> **Task**
This exercise calls for an exact copy of the listing, with no pictures kept.
'''
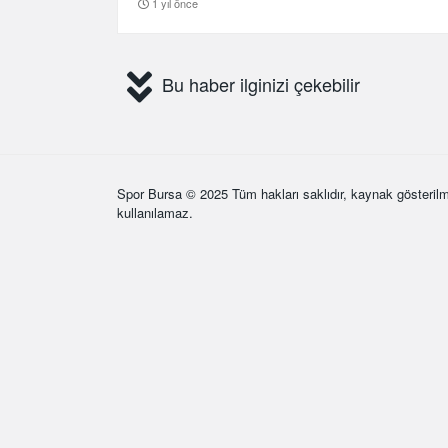
1 yıl önce
Bu haber ilginizi çekebilir
Spor Bursa
© 2025 Tüm hakları saklıdır, kaynak gösterilm
kullanılamaz.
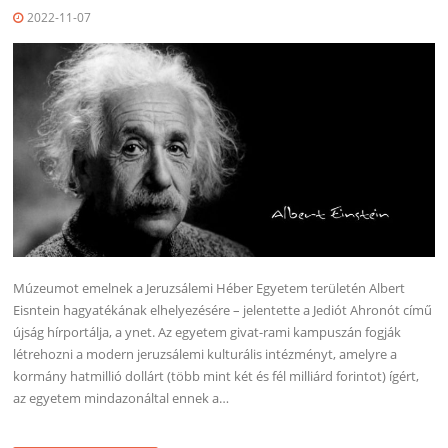
2022-11-07
Múzeumot emelnek a Jeruzsálemi Héber Egyetem területén Albert
Eisntein hagyatékának elhelyezésére – jelentette a Jediót Ahronót című
újság hírportálja, a ynet. Az egyetem givat-rami kampuszán fogják
létrehozni a modern jeruzsálemi kulturális intézményt, amelyre a
kormány hatmillió dollárt (több mint két és fél milliárd forintot) ígért,
az egyetem mindazonáltal ennek a…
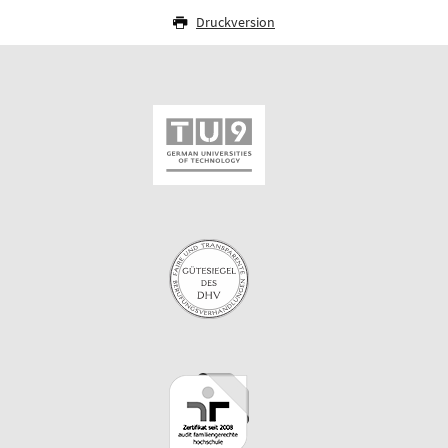
Druckversion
'''
> **Completed exercise**
1 yıl önce
Bu haber ilginizi çekebilir
Spor Bursa
© 2025 Tüm hakları saklıdır, kaynak gösterilm
kullanılamaz.
2022-11-07
Múzeumot emelnek a Jeruzsálemi Héber Egyetem területén Albert
Eisntein hagyatékának elhelyezésére – jelentette a Jediót Ahronót című
újság hírportálja, a ynet. Az egyetem givat-rami kampuszán fogják
létrehozni a modern jeruzsálemi kulturális intézményt, amelyre a
kormány hatmillió dollárt (több mint két és fél milliárd forintot) ígért,
az egyetem mindazonáltal ennek a…
Druckversion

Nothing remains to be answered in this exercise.